Recorded data
>>>>
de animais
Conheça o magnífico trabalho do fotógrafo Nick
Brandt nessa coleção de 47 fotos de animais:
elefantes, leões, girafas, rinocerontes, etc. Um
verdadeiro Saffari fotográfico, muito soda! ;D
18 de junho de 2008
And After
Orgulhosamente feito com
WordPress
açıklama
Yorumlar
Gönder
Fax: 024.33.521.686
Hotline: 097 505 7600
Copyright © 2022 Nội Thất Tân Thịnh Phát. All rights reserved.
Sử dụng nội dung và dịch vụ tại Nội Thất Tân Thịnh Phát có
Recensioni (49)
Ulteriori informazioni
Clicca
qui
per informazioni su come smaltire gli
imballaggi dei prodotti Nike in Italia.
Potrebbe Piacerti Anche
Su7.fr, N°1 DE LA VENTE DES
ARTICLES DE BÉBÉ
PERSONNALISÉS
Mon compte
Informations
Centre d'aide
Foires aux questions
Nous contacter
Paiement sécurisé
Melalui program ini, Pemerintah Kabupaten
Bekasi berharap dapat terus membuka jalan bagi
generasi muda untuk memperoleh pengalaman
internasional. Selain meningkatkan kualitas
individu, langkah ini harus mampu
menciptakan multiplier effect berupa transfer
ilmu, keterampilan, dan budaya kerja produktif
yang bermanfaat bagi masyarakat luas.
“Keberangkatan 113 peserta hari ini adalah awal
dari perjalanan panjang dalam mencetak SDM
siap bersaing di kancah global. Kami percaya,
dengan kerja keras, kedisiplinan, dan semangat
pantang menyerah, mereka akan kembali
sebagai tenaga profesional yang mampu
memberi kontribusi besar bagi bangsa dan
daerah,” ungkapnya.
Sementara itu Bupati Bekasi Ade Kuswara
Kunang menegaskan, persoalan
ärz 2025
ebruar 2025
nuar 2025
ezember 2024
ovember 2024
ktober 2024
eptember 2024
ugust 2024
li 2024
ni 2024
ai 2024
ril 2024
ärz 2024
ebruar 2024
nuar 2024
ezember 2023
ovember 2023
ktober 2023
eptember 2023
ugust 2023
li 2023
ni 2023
<<<<
>>>>
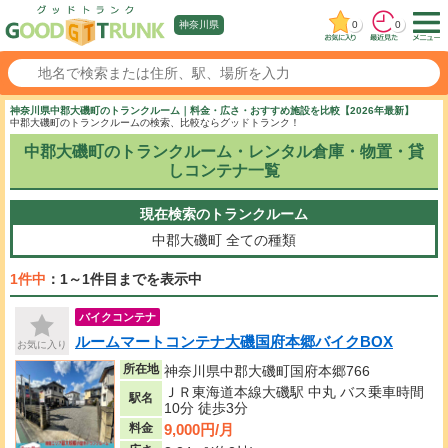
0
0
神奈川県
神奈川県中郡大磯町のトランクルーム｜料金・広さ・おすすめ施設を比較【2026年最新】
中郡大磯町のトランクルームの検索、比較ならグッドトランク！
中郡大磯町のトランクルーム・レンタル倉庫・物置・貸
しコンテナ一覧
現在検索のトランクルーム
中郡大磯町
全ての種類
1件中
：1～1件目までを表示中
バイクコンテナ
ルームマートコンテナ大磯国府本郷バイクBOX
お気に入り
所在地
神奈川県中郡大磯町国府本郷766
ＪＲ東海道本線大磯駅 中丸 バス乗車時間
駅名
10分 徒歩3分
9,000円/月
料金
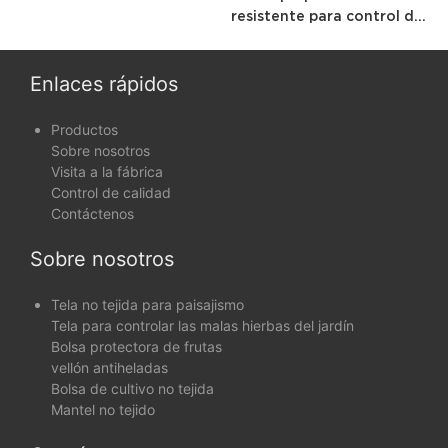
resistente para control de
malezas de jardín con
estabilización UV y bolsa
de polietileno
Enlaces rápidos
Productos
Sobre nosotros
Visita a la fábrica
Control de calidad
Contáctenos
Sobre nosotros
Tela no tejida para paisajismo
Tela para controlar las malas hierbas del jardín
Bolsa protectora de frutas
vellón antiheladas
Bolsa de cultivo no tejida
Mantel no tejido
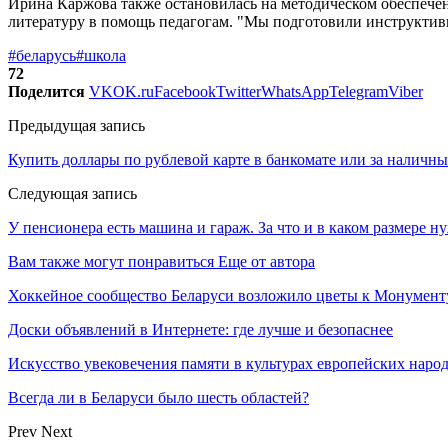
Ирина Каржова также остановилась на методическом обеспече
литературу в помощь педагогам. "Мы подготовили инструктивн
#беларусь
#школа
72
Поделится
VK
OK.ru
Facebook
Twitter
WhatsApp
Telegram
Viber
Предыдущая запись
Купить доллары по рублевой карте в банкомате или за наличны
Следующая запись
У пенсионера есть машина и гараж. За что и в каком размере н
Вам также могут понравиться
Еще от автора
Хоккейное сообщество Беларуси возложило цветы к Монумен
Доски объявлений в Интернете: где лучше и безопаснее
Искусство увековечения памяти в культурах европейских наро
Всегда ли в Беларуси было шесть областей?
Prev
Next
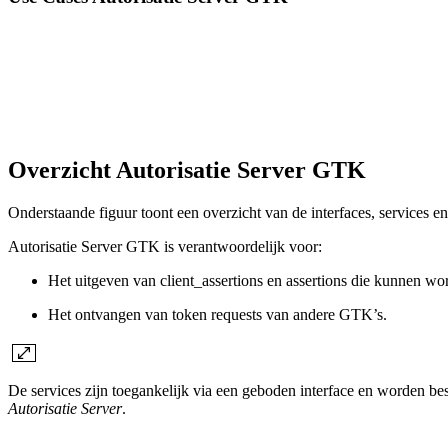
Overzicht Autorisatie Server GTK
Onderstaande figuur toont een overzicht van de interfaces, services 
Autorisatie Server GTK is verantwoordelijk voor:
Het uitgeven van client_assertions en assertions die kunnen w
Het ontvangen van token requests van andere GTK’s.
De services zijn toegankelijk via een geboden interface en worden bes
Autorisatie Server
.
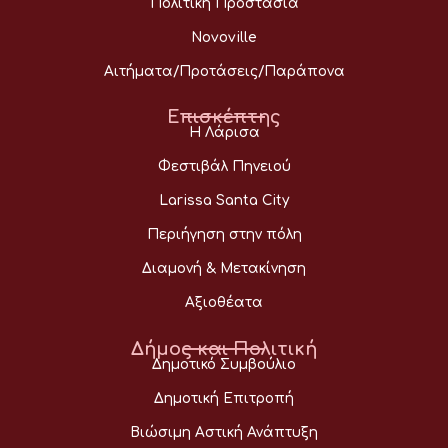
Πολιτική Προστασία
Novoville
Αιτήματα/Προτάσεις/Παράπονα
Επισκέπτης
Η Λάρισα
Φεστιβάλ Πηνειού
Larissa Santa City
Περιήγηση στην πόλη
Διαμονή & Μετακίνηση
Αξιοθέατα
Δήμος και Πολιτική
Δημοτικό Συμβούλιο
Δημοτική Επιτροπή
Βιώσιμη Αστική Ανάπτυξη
<<<<
Across the records above, return every line that contains the word "Bekasi".

Bekasi berharap dapat terus membuka jalan bagi
Sementara itu Bupati Bekasi Ade Kuswara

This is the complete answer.